**** Supplied data
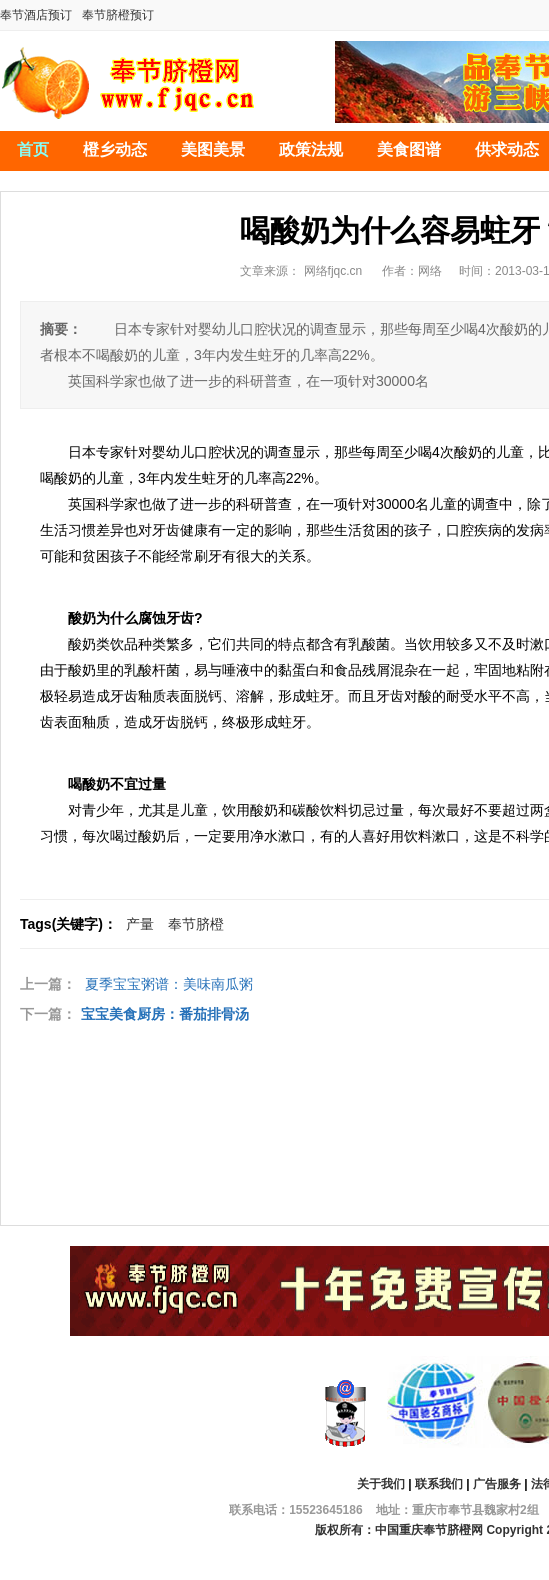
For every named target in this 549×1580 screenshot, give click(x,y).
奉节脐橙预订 (118, 15)
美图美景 (213, 149)
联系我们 (439, 1484)
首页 (33, 149)
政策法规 (311, 149)
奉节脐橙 (196, 924)
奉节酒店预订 (36, 15)
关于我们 (381, 1484)
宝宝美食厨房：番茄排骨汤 (165, 1014)
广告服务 (497, 1484)
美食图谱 (409, 149)
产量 (140, 924)
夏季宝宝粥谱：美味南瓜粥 (169, 984)
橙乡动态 (115, 149)
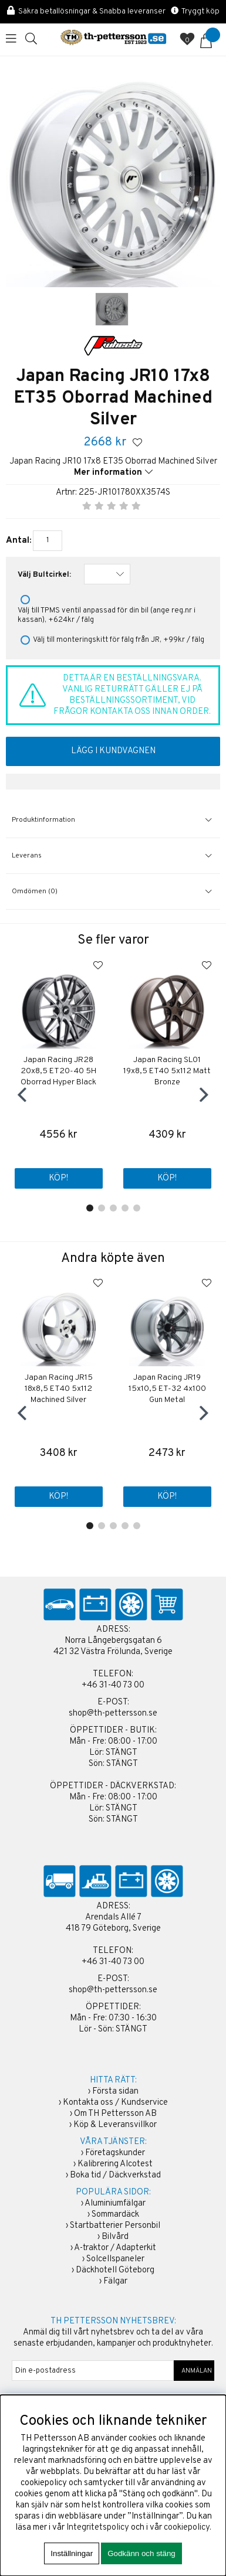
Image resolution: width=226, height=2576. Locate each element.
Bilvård (115, 2236)
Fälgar (115, 2281)
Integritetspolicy (97, 2527)
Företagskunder (115, 2153)
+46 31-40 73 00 (113, 1685)
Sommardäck (115, 2214)
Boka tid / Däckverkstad (115, 2175)
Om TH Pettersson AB (115, 2113)
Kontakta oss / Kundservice (115, 2102)
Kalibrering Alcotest (115, 2164)
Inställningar (71, 2553)
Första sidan (115, 2091)
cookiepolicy (187, 2527)
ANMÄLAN (194, 2371)
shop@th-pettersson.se (113, 1713)
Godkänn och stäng (141, 2553)
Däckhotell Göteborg (115, 2270)
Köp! (58, 1178)
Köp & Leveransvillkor (115, 2125)
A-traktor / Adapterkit (115, 2248)
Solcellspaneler (115, 2259)
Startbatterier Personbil (115, 2225)
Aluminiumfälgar (115, 2203)
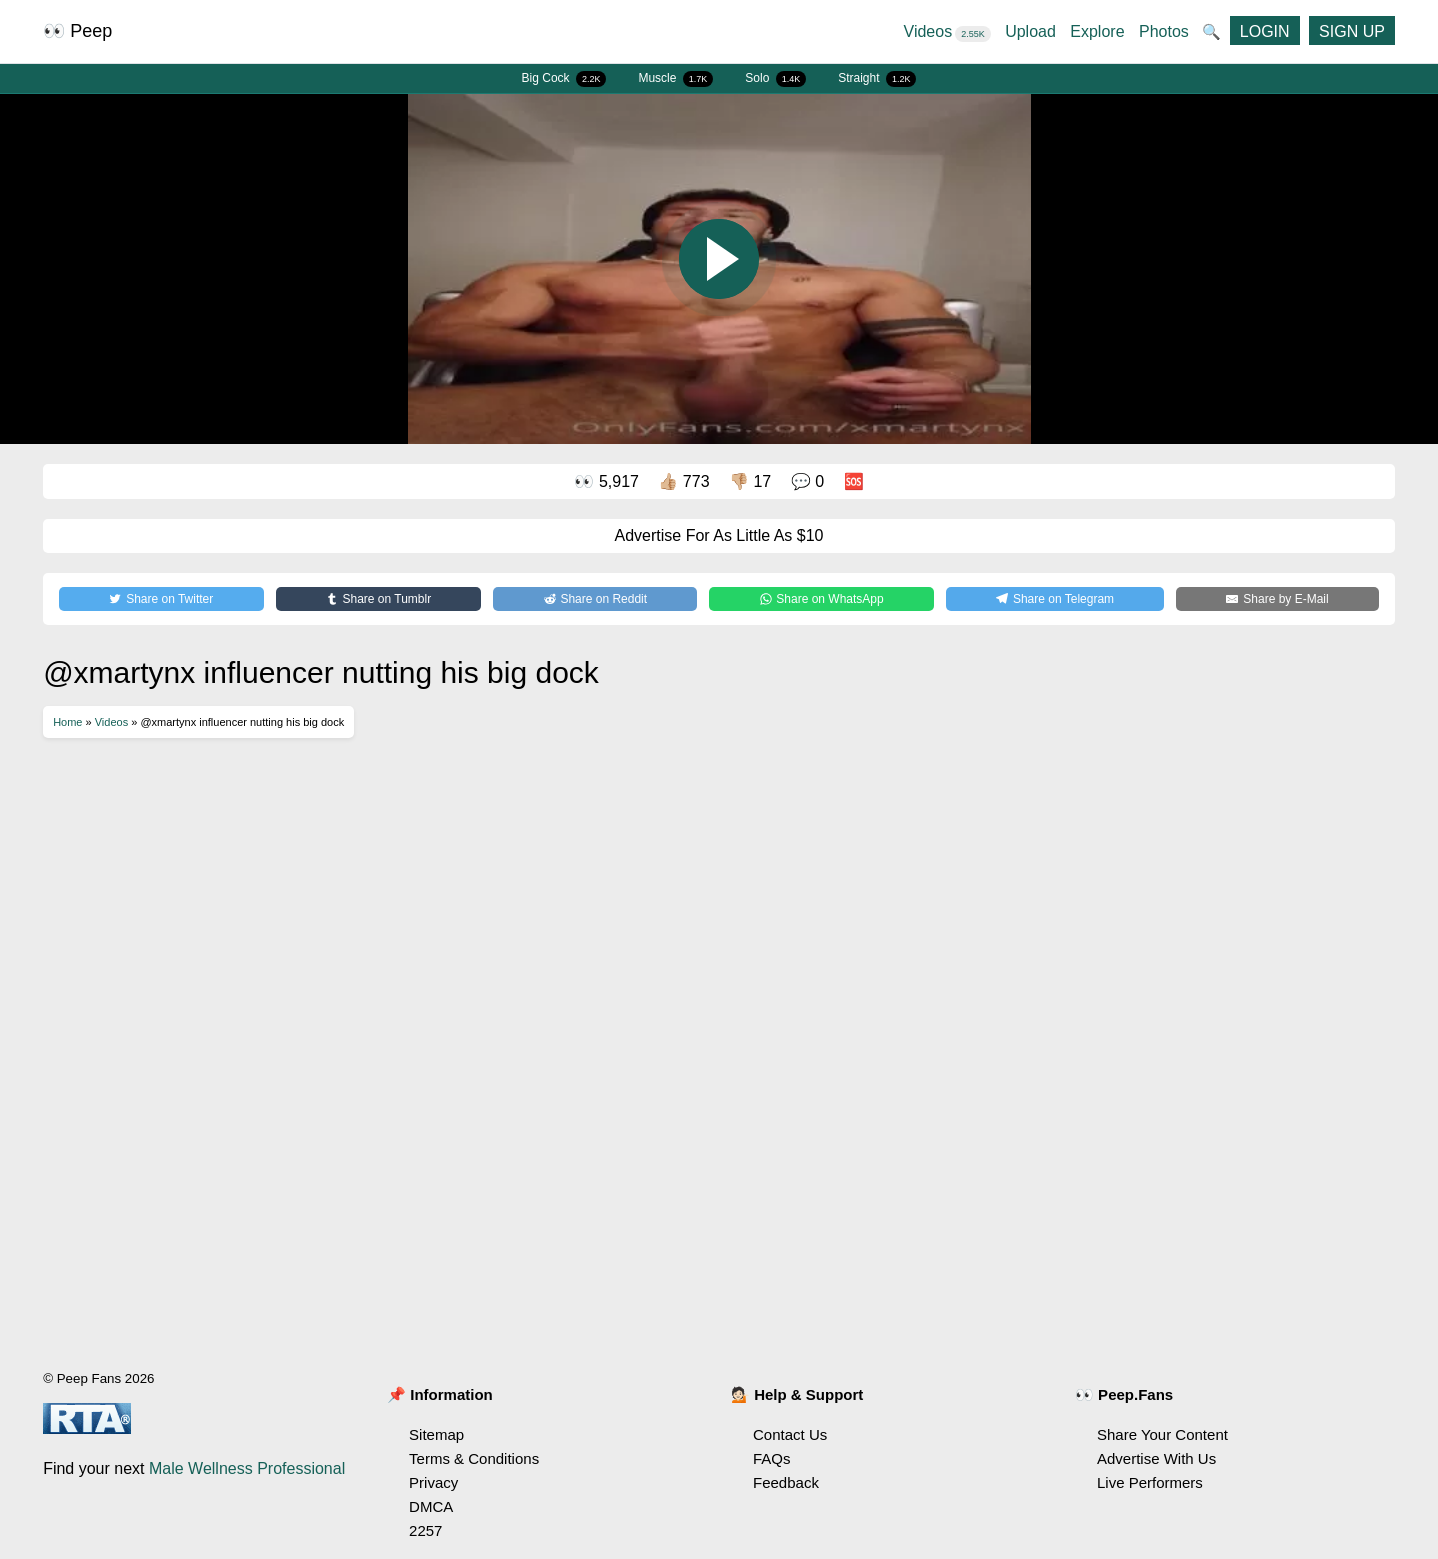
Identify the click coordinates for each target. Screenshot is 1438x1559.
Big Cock (564, 79)
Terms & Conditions (474, 1458)
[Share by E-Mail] (1277, 599)
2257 (425, 1530)
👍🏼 (683, 481)
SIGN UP (1352, 31)
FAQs (772, 1458)
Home (67, 722)
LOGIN (1265, 31)
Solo (775, 79)
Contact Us (790, 1434)
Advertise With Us (1156, 1458)
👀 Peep (77, 31)
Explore (1097, 31)
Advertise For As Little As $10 (719, 535)
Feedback (786, 1482)
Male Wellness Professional (247, 1468)
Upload (1030, 31)
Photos (1164, 31)
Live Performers (1150, 1482)
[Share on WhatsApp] (821, 599)
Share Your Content (1162, 1434)
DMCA (431, 1506)
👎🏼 (750, 481)
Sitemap (436, 1434)
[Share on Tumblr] (379, 599)
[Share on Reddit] (595, 599)
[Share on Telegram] (1055, 599)
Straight (877, 79)
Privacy (433, 1482)
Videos (947, 31)
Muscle (675, 79)
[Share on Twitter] (161, 599)
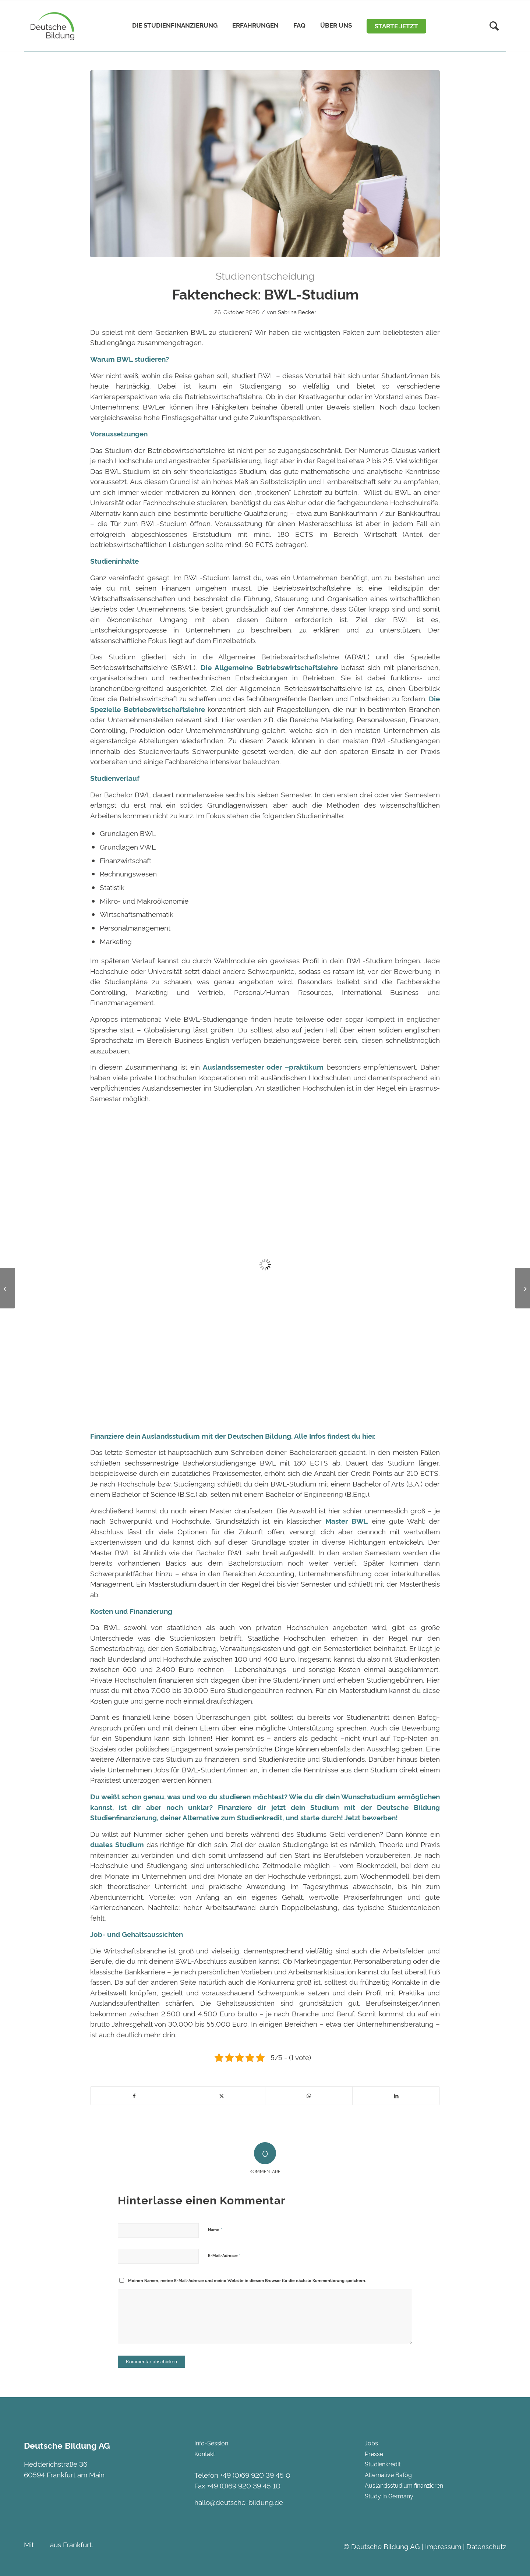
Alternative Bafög (388, 2474)
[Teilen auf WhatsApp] (308, 2096)
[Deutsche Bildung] (50, 26)
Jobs (371, 2443)
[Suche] (494, 26)
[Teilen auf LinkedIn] (396, 2096)
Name (215, 2229)
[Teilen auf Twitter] (221, 2096)
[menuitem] (175, 26)
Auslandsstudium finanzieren (404, 2485)
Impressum (443, 2546)
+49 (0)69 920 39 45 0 (255, 2475)
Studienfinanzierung (123, 1817)
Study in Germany (389, 2496)
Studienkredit (259, 1817)
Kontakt (204, 2453)
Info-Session (211, 2443)
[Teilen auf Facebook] (134, 2096)
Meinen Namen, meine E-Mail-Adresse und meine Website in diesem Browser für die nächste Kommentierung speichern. (247, 2280)
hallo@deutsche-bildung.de (238, 2502)
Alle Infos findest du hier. (334, 1436)
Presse (374, 2453)
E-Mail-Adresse (224, 2254)
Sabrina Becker (297, 312)
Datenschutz (486, 2546)
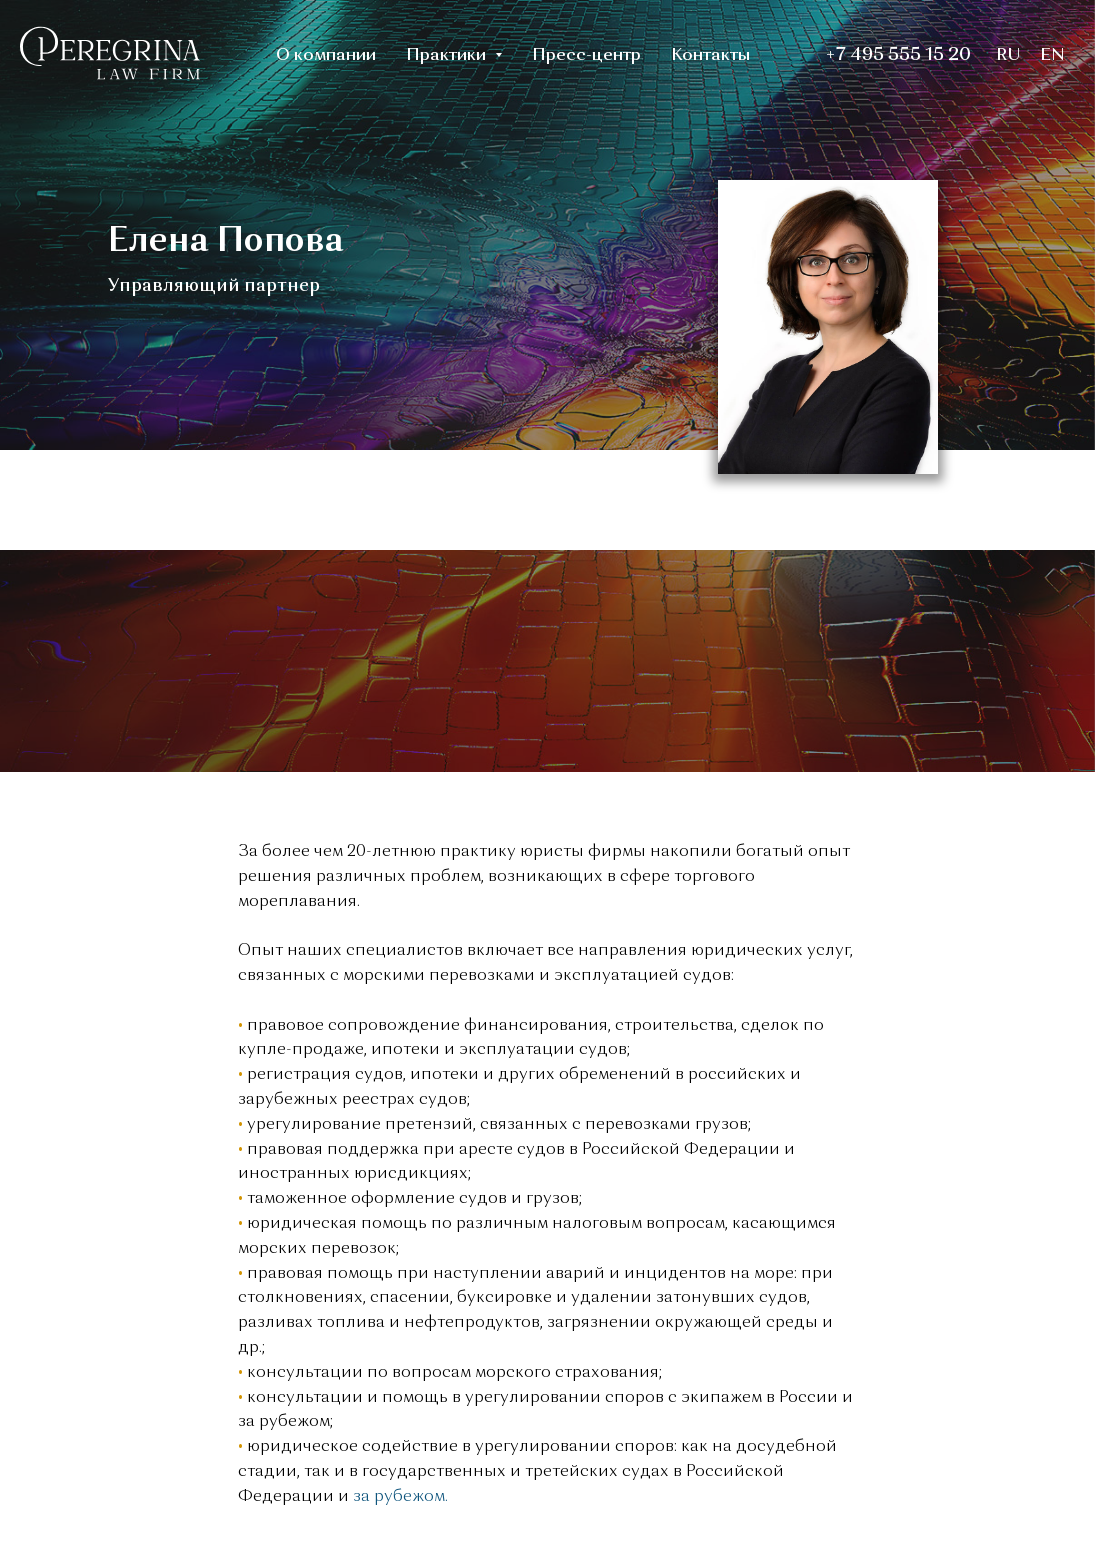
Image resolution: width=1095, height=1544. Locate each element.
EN (1052, 55)
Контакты (710, 55)
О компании (326, 55)
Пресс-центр (586, 55)
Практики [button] (448, 55)
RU (1008, 55)
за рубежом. (398, 1497)
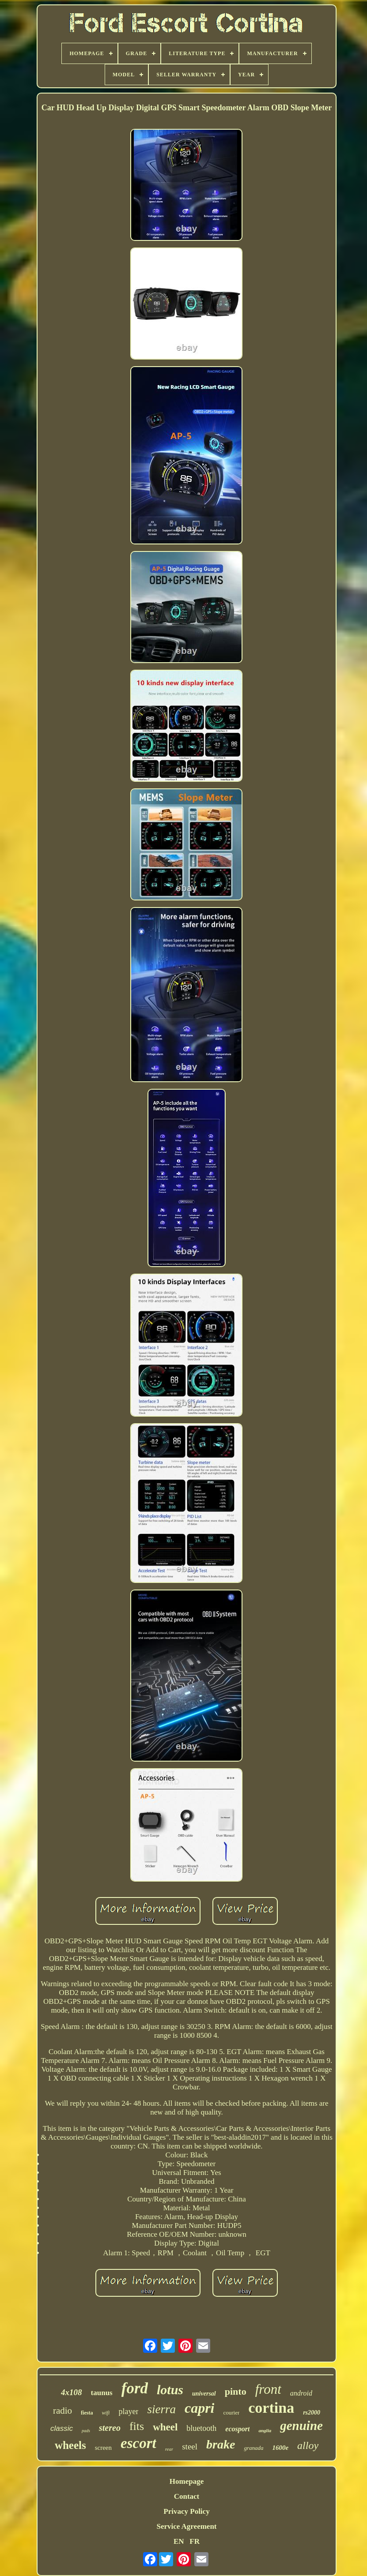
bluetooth (201, 2428)
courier (231, 2412)
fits (136, 2426)
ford (134, 2388)
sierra (161, 2409)
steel (189, 2446)
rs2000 (311, 2412)
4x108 (71, 2392)
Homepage (187, 2481)
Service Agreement (186, 2526)
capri (200, 2408)
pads (86, 2430)
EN (179, 2541)
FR (194, 2541)
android (301, 2393)
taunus (102, 2393)
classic (61, 2428)
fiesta (87, 2413)
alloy (307, 2445)
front (268, 2389)
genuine (301, 2426)
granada (253, 2448)
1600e (280, 2447)
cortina (271, 2408)
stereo (110, 2428)
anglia (264, 2430)
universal (204, 2393)
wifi (106, 2413)
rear (169, 2449)
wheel (165, 2427)
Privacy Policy (186, 2511)
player (128, 2411)
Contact (187, 2496)
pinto (235, 2391)
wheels (70, 2445)
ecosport (237, 2429)
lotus (170, 2389)
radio (62, 2410)
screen (103, 2447)
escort (138, 2443)
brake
********
* **Task prompt**
Copy word for word the span of the records above that begins at the line with "奉节酒店预订 (36, 15)" and ends at the line with "[Suche] (494, 26)", including those two lines but not the pictures.

* **Task result**
奉节酒店预订 (36, 15)
关于我们 (381, 1484)
宝宝美食厨房：番茄排骨汤 (165, 1014)
广告服务 (497, 1484)
美食图谱 (409, 149)
产量 (140, 924)
夏季宝宝粥谱：美味南瓜粥 (169, 984)
橙乡动态 (115, 149)
Image resolution: width=226, height=2576. Locate each element.
Bilvård (115, 2236)
Fälgar (115, 2281)
Integritetspolicy (97, 2527)
Företagskunder (115, 2153)
+46 31-40 73 00 (113, 1685)
Sommardäck (115, 2214)
Boka tid / Däckverkstad (115, 2175)
Om TH Pettersson AB (115, 2113)
Kontakta oss / Kundservice (115, 2102)
Kalibrering Alcotest (115, 2164)
Inställningar (71, 2553)
Första sidan (115, 2091)
cookiepolicy (187, 2527)
ANMÄLAN (194, 2371)
shop@th-pettersson.se (113, 1713)
Godkänn och stäng (141, 2553)
Däckhotell Göteborg (115, 2270)
Köp! (58, 1178)
Köp & Leveransvillkor (115, 2125)
A-traktor / Adapterkit (115, 2248)
Solcellspaneler (115, 2259)
Startbatterier Personbil (115, 2225)
Aluminiumfälgar (115, 2203)
Identify the click coordinates for each target. Screenshot is 1438x1559.
Big Cock (564, 79)
Terms & Conditions (474, 1458)
[Share by E-Mail] (1277, 599)
2257 (425, 1530)
👍🏼 (683, 481)
SIGN UP (1352, 31)
FAQs (772, 1458)
Home (67, 722)
LOGIN (1265, 31)
Solo (775, 79)
Contact Us (790, 1434)
Advertise With Us (1156, 1458)
👀 Peep (77, 31)
Explore (1097, 31)
Advertise For As Little As $10 (719, 535)
Feedback (786, 1482)
Male Wellness Professional (247, 1468)
Upload (1030, 31)
Photos (1164, 31)
Live Performers (1150, 1482)
[Share on WhatsApp] (821, 599)
Share Your Content (1162, 1434)
DMCA (431, 1506)
👎🏼 (750, 481)
Sitemap (436, 1434)
[Share on Tumblr] (379, 599)
[Share on Reddit] (595, 599)
[Share on Telegram] (1055, 599)
Straight (877, 79)
Privacy (433, 1482)
Videos (947, 31)
Muscle (675, 79)
[Share on Twitter] (161, 599)
Alternative Bafög (388, 2474)
[Teilen auf WhatsApp] (308, 2096)
[Deutsche Bildung] (50, 26)
Jobs (371, 2443)
[Suche] (494, 26)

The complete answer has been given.